第24話
念のために、と私が示したジャンヌ・ダヴーの死刑執行を報じる新聞記事は、彼に何の感慨も与えなかったようで、記事の全てを読み終えた彼は、
「酷く悪い女がいるものだな。こんな凶悪犯罪を犯して。死刑になって当然だ」
と吐き捨てるように言っただけだった。
私は、その科白を聞いて、思わず口に出したくなった。
「彼女は別の歴史の流れでは、あなたの彼女になって子どもまでできたのよ。あなたは、そんなに冷たい言葉を彼女に掛けるのね」
だが、この世界の彼に、そんなことを言っても、彼には全く分からないだろう。
おそらくだが、この世界で前々世の歴史の流れを知る唯一の人物として、私は彼女の死を心から悼んだ。
更に時は流れ、1960年代末になった。
村山キクの死を知ったのは、新聞記事の見出しでだった。
「横須賀芸妓の伝説の芸妓、キク姐さん死す」
私は、その記事を、また、むさぼるように読んだ。
村山キクは、1950年代以降は歳もあり、完全に現役から引退して後輩の指導に努めていたらしい。
そして、多くの芸妓を育てたのだが、ここ数年は病気がちで病院と自宅を往復する生活をしていた。
体調がいいから、と自宅に戻って静養していた際に、急な脳出血に襲われて孤独死したとのことだった。

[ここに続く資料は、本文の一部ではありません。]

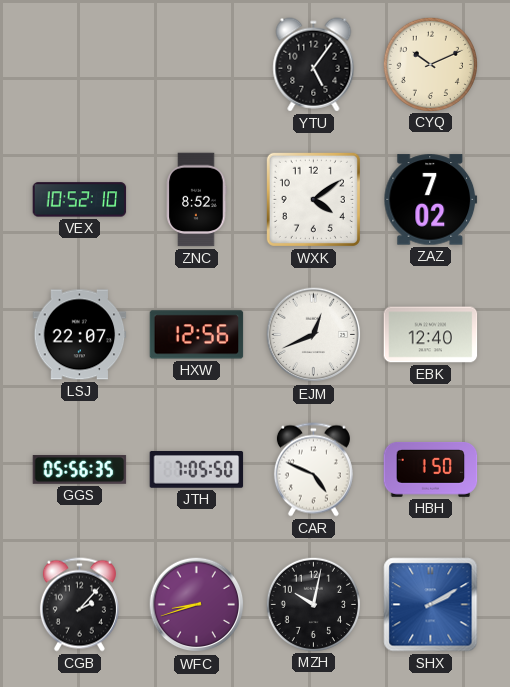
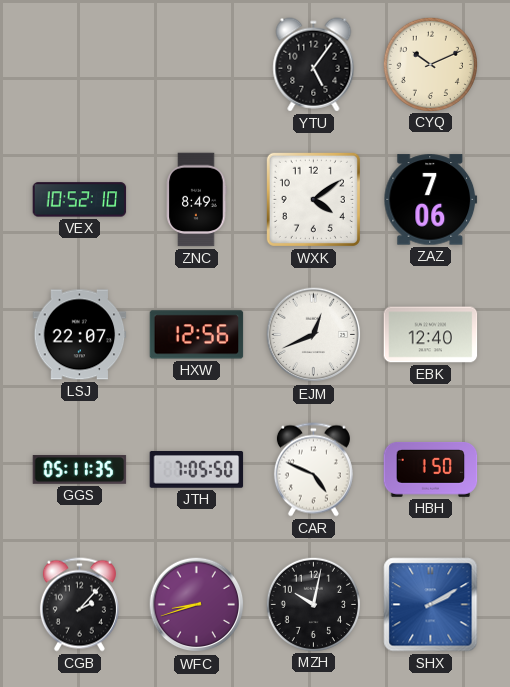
ZNC: 8:52 -> 8:49
ZAZ: 7:02 -> 7:06
GGS: 05:56 -> 05:11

もし、村山キクが幸恵等の子どもを産んでいたら、幸恵等が彼女の死を看取っただろうに、と私は悲しみに耽らざるを得なかった。
事実上、身内が誰もいない村山キクは、後輩の芸妓達が共同で葬儀を行うことになった。
この葬儀は、彼女の長年の顧客や親しんでいた市民が参列する盛大なものではあり、私も市民の一人として参列した。
葬儀の席で彼女は最終的に身寄りのない芸妓達の多くが眠る合同墓に葬られると私は聞いて、家族のいない彼女に、私は心から涙を流した。
更に数年後、土方歳一も亡くなり、土方忠子も病床に親しむようになった。
「一人息子と泣いてはすまぬ、三人亡くした方もある」
「一人息子と泣いてはすまぬ、娘も亡くした方もある」
何度か、病床の彼女を私は見舞い、その度に彼女と私はそう言いかわした。
「本当に、あなたと親友になれてよかった。それにしても、お互いに子どもと縁が薄かったわね」
忠子はそう言って、私も涙を浮かべながら、頷かざるを得なかった。
本当に、この世界では、何で千恵子も、総司も私に先立ったのだろう。
前々世では、千恵子は子宝に恵まれ、孫を連れて、今、この頃にも私を何度も訪ねて来ていたのに。
そして、忠子も同様に子ども全てに先立たれている。
そのため、土方伯爵家は、土方歳一の死により廃絶となった。
前々世では、勇が土方伯爵家を継ぎ、千恵子が土方伯爵夫人になっていたのに。
そして、忠子も亡くなり、私は夫と葬儀に参列した。
1970年代に入り、せめて、夫を看取りたい、と私は願っていたのだが、皮肉にも私の方が先に病気になって胃がんを発症してしまった。
夫を家において、私は入院する羽目になり、私は前々世の記憶を懸命に探り、自分の寿命がいよいよ尽きようとしているのでは、と覚悟を固めた。
夫は、毎日のように私を見まいに来た。
「ごめんなさい。私が先に病気になるなんて」
「気にしなくていいよ。君の死を看取る覚悟はできている」
私と夫は、そのような会話を何度も交わした。
「ごめんなさい。あなたの死を子どもと看取れなくて」
いよいよ、寿命が旦夕に迫り、声も出せなくなった私は、夫、彼にそう内心で呟くしかなかった。
それにしても、私は無念だった。
折角、歴史を変えたのに、こんな寂しい死を迎えるなんて。
夫、彼が看取ってくれるとは言え、私としては、子どもと共に晩年を過ごしたかったのだ。
もし、違う歴史を歩めるのなら、私は。
これで、事実上の本編は終わります。